I couldn’t wait to show Alice my transformation the next day. She was waiting for me under our favorite five star maple tree in the schoolyard. “So, Alice, what do you think of the new me?”
“I really like it, Johnny.” Alice said. “You look great. Your new clothes are cool. I love the blue shirt and khaki pants. What happened to your face?”
“I cut myself shaving. It’s no big deal. Listen, Alice, I wanted to ask your opinion on something. We have been going together for almost two weeks now, and I wondered when you think the appropriate time would be for us to kiss?”
Alice smiled and put her arms tenderly around my neck. She drew me to her and said, “Right now would be fine, Johnny.” I didn’t notice if any of the other kids were watching us. I don’t care.

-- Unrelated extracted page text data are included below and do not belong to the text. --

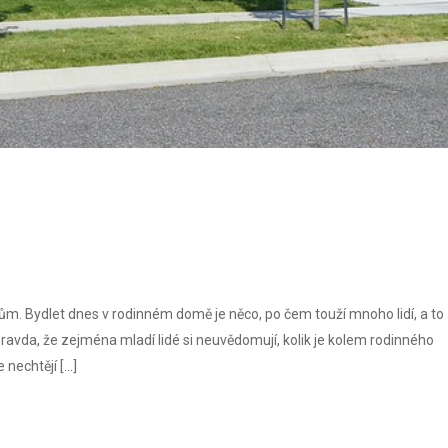
dům. Bydlet dnes v rodinném domě je něco, po čem touží mnoho lidí, a to
 pravda, že zejména mladí lidé si neuvědomují, kolik je kolem rodinného
 nechtějí […]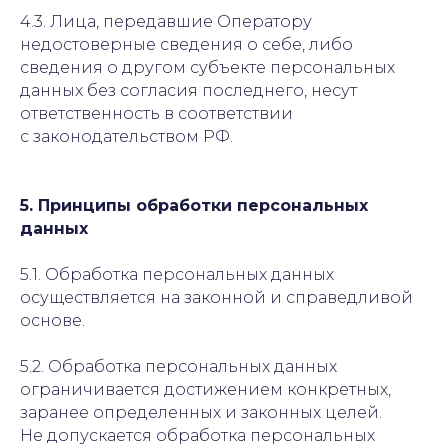
4.3. Лица, передавшие Оператору
недостоверные сведения о себе, либо
сведения о другом субъекте персональных
данных без согласия последнего, несут
ответственность в соответствии
с законодательством РФ.
5. Принципы обработки персональных
данных
5.1. Обработка персональных данных
осуществляется на законной и справедливой
основе.
5.2. Обработка персональных данных
ограничивается достижением конкретных,
заранее определенных и законных целей.
Не допускается обработка персональных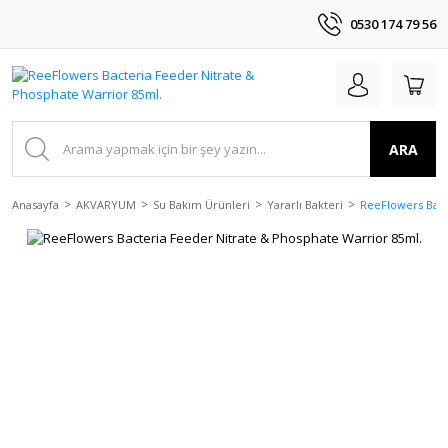
0530 174 79 56
ARA
Anasayfa
AKVARYUM
Su Bakım Ürünleri
Yararlı Bakteri
ReeFlowers Bact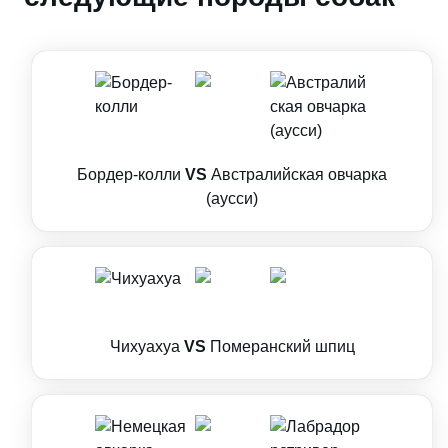
Бордер-колли
VS
Австралийская овчарка
(аусси)
Чихуахуа
VS
Померанский шпиц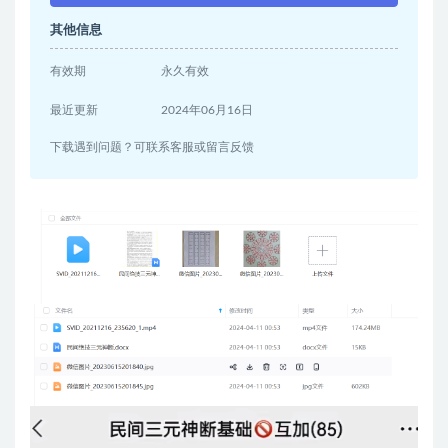
其他信息
有效期
永久有效
最近更新
2024年06月16日
下载遇到问题？可联系客服或留言反馈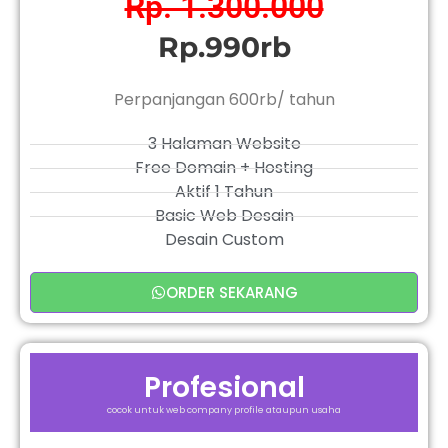
Rp. 1.300.000
Rp.990rb
Perpanjangan 600rb/ tahun
3 Halaman Website
Free Domain + Hosting
Aktif 1 Tahun
Basic Web Desain
Desain Custom
ORDER SEKARANG
Profesional
cocok untuk web company profile ataupun usaha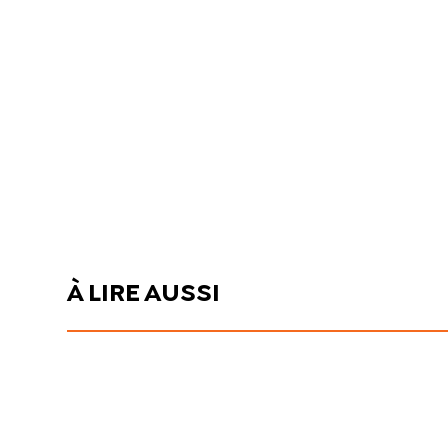
À LIRE AUSSI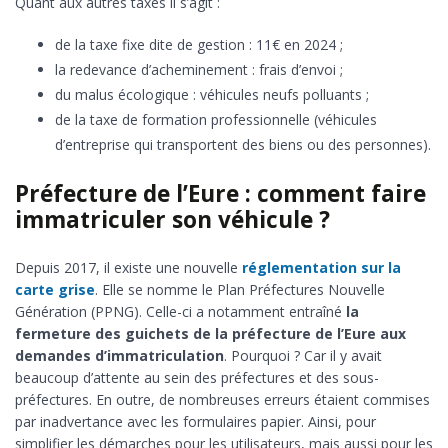
Quant aux autres taxes il s’agit :
de la taxe fixe dite de gestion : 11€ en 2024 ;
la redevance d’acheminement : frais d’envoi ;
du malus écologique : véhicules neufs polluants ;
de la taxe de formation professionnelle (véhicules
d’entreprise qui transportent des biens ou des personnes).
Préfecture de l’Eure : comment faire
immatriculer son véhicule ?
Depuis 2017, il existe une nouvelle
réglementation sur la
carte grise
. Elle se nomme le Plan Préfectures Nouvelle
Génération (PPNG). Celle-ci a notamment entraîné
la
fermeture des guichets de la préfecture de l’Eure aux
demandes d’immatriculation
. Pourquoi ? Car il y avait
beaucoup d’attente au sein des préfectures et des sous-
préfectures. En outre, de nombreuses erreurs étaient commises
par inadvertance avec les formulaires papier. Ainsi, pour
simplifier les démarches pour les utilisateurs, mais aussi pour les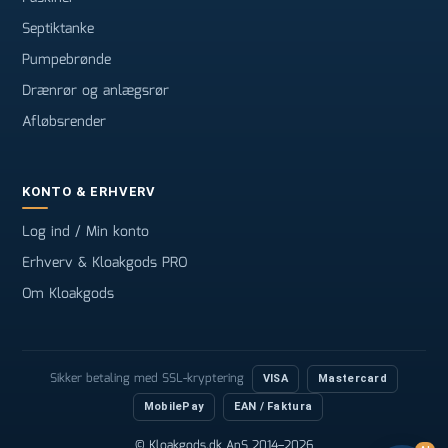
Septiktanke
Pumpebrønde
Drænrør og anlægsrør
Afløbsrender
KONTO & ERHVERV
Log ind / Min konto
Erhverv & Kloakgods PRO
Om Kloakgods
Sikker betaling med SSL-kryptering
VISA
Mastercard
MobilePay
EAN / Faktura
© Kloakgods.dk ApS 2014–2026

We kissed and our tongues entered each other’s mouths, mixing juices and saliva, and only occasionally getting caught on invisible braces. I felt myself getting hard, and tried to pull away at first in embarrassment, but Alice held me close. She smells so good. We stood there, holding each other tight and kissing for a long time, my passion increasing with every passing moment. I didn’t know I could feel so deeply, so intensely. This must be as good as life gets. I’m in love.
The best part is I didn’t have to say oops once. I guess my clumsy stage is coming to an end, at least with my darling Alice. I’m fourteen, that’s not too young to be in love, is it? Watch out world, I’m growing up. There’s no stopping me now.